Friday, June 21, 2024

It’s been a mild sargassum season so far for Riviera Maya beaches

The Riviera Maya tourism industry has been pleasantly surprised by the lower amounts of sargassum arriving on Mexico’s Caribbean beaches this year, but lingering high temperatures mean the battle isn’t over yet.

The first Level 2 sargassum alert of the season was issued by Mexico’s Navy (Semar) back in mid-April when a gigantic sargassum mass sighted weeks earlier seemed headed for Mexico’s shores. 

Bucket loader carries a load of sargassum steps away from a woman in a bathing suit standing in ankle-deep water on a Playa del Carmen beach with her phone in hand.
According to Tulum Hotel Association Director Carla Patricia Andrade Piedras, a big part of the equation in keeping Riviera Maya beaches sargassum free this year has been better-coordinated mitigation efforts than in the past. (Elizabeth Ruiz/Cuartoscuro)

However, coordinated mitigation efforts have staved off the worst of Mexico’s sargassum invasion, reported the newspaper La Jornada Maya.

Carla Patricia Andrade Piedras, the director of the Tulum Hotel Association (AHT), told La Jornada Maya late last month that cleanup, temporary storage and disposal efforts have been organized more effectively this season, keeping the area’s beaches white and its Caribbean waters turquoise blue.

Andrade said the AHT would continue cooperating with local, state and federal authorities to be prepared for the inevitable arrival of the floating brown algae as the summer progresses.

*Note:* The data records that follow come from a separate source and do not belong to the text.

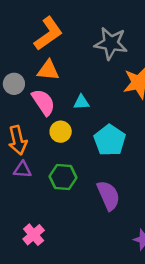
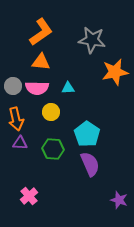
gray circle: (14, 84) -> (13, 86), moved
pink semicircle: (43, 102) -> (37, 88), turned 125
cyan pentagon: (110, 140) -> (87, 134), moved

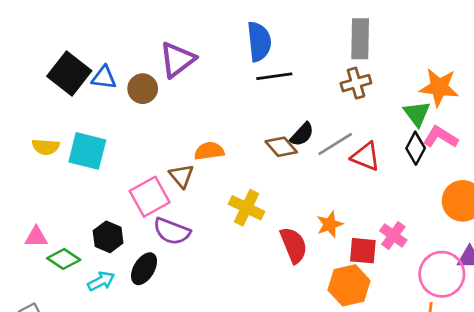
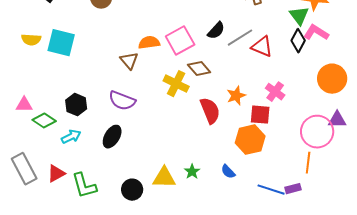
brown diamond: (281, 147) -> (199, 69), moved
pink square: (150, 197) -> (180, 41), moved
pink cross: (393, 235) -> (275, 92), moved
black ellipse: (144, 269) -> (112, 137), moved

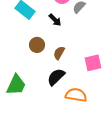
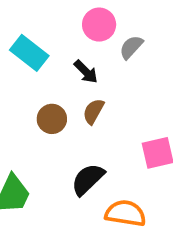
brown semicircle: (59, 53) -> (93, 111), moved

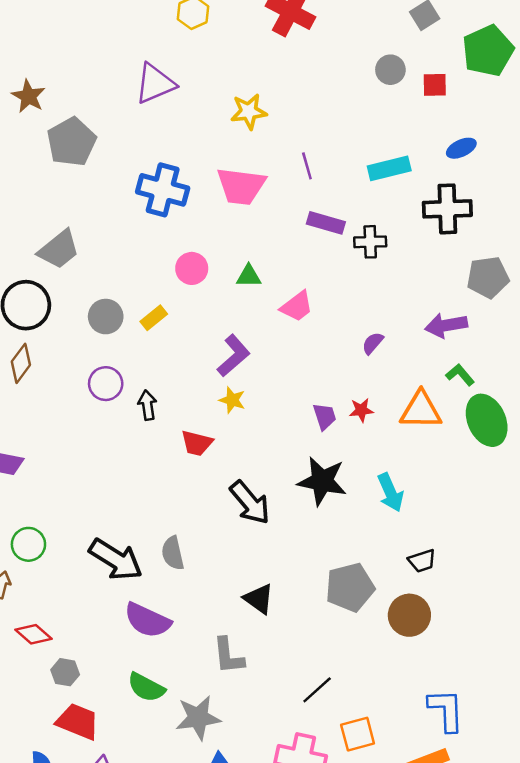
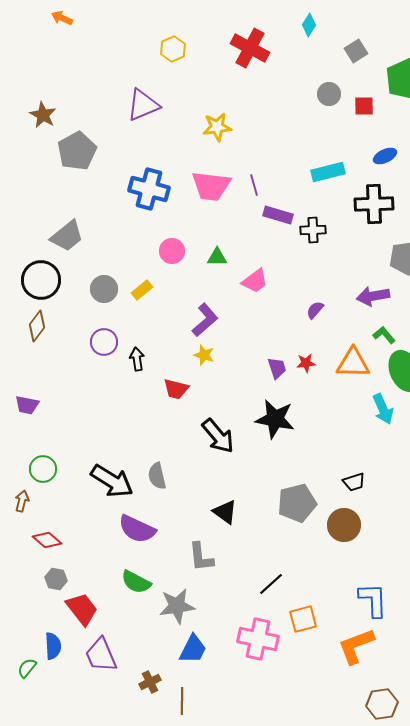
purple line: (307, 166) -> (254, 185), moved
cyan arrow: (390, 492) -> (383, 409), moved
gray hexagon: (65, 672) -> (56, 579), moved
red trapezoid: (78, 722) -> (82, 609), turned 30

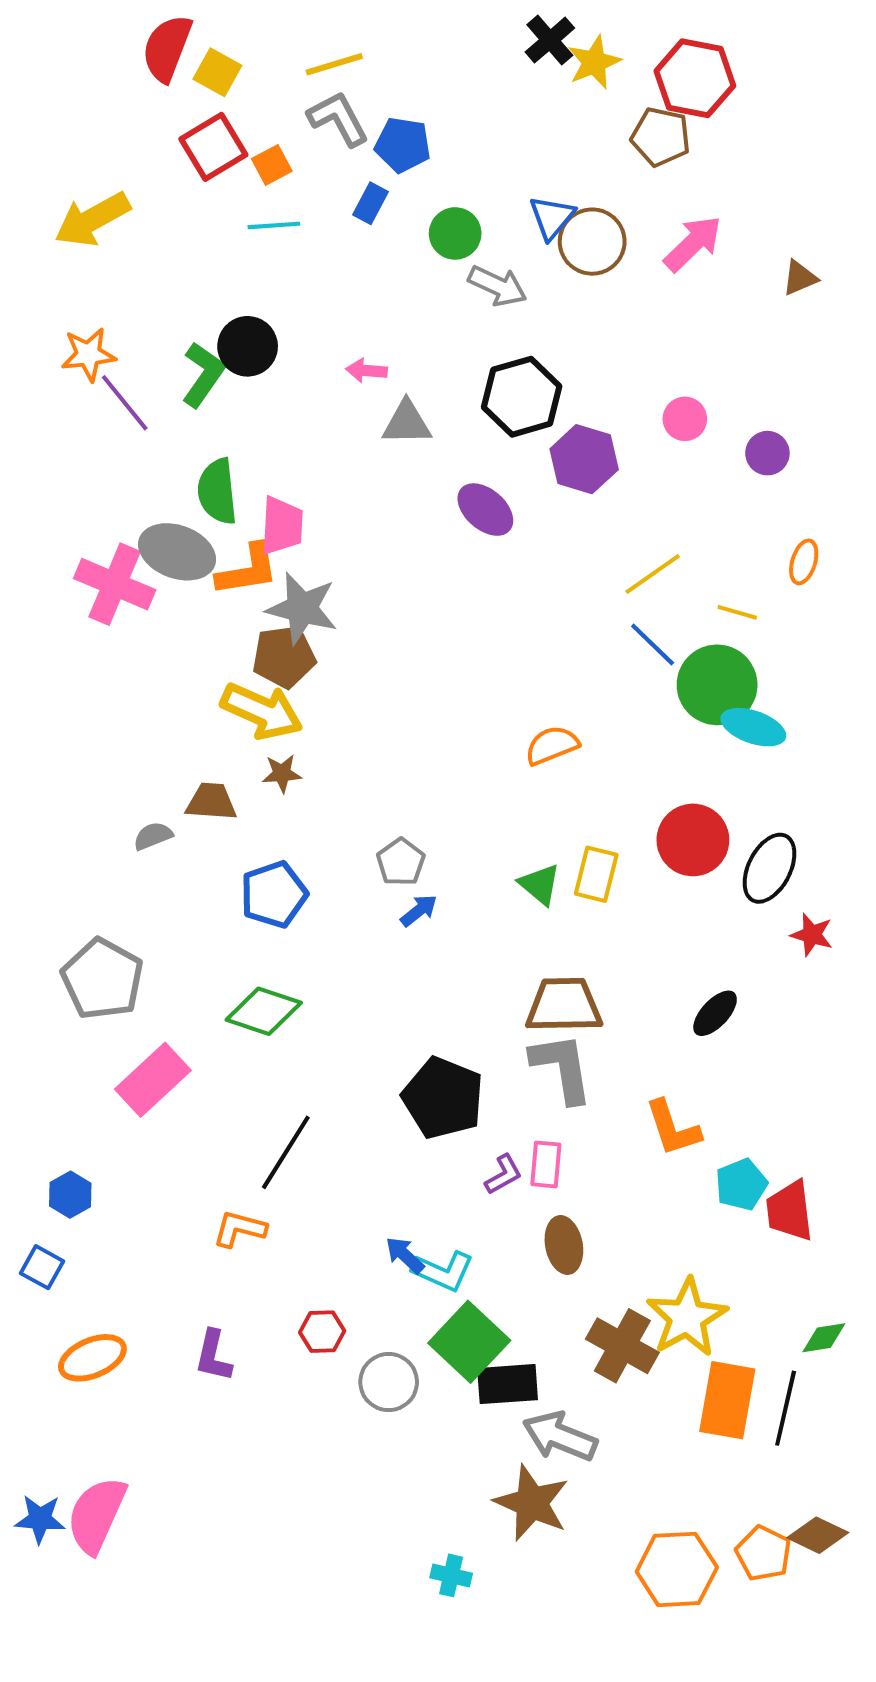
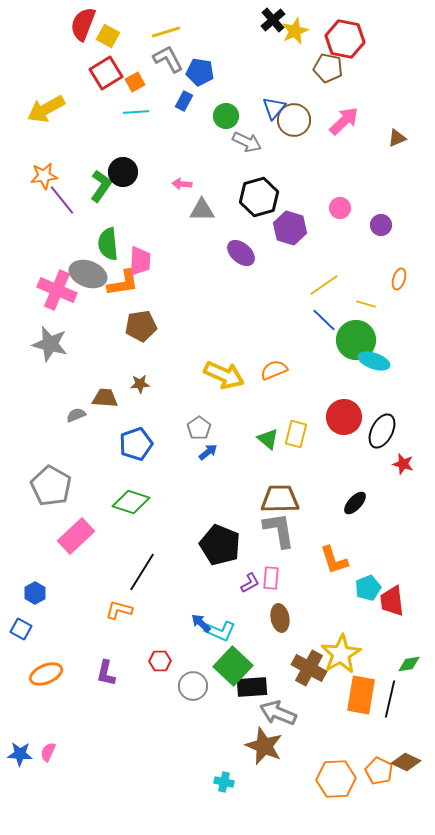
gray star: (302, 608) -> (50, 344), moved
yellow arrow: (262, 711) -> (224, 375), moved
pink semicircle: (96, 1515) -> (48, 752), size x0.5

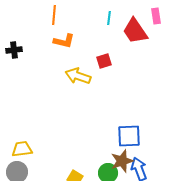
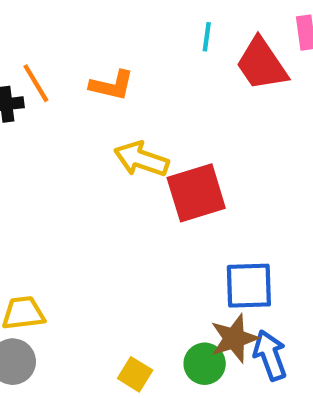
orange line: (54, 15) -> (36, 83), moved, turned -36
red square: (104, 61) -> (196, 193), moved, size x1.8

The most recent update issued by the Quintana Roo Sargassum Monitoring System on May 17 indicated moderate-to-low amounts of sargassum along Riviera Maya beaches. 

On May 31, the newspaper Riviera Maya News reported that sargassum arrivals along Playa del Carmen beaches were down considerably. A week later, La Jornada Maya reported that sargassum collection in Tulum this year was 75% lower than during the same January–May period in 2023.

According to records kept by the Tulum offices of the federal Environmental Ministry, 646 tonnes of sargassum were collected from Tulum beaches during the first five months of 2024, significantly lower than the 2,448 tonnes gathered during the same period a year ago, good news for tourists seeking the beach hotspots of Caribbean Mexico.

Latest map showing sargassum levels on the Quintana Roo coast, including the Riviera Maya by the Sargassum Monitoring Network, dated May 17, 2024. It shows that levels of sargassum on the coast range from low, the second lowest level possible, to abundant, the second highest possible. The majority of beaches on the map are listed as at the low level.
Latest map showing sargassum levels on the Quintana Roo coast, including the Riviera Maya, by the Sargassum Monitoring Network. (Sargassum Monitoring Network)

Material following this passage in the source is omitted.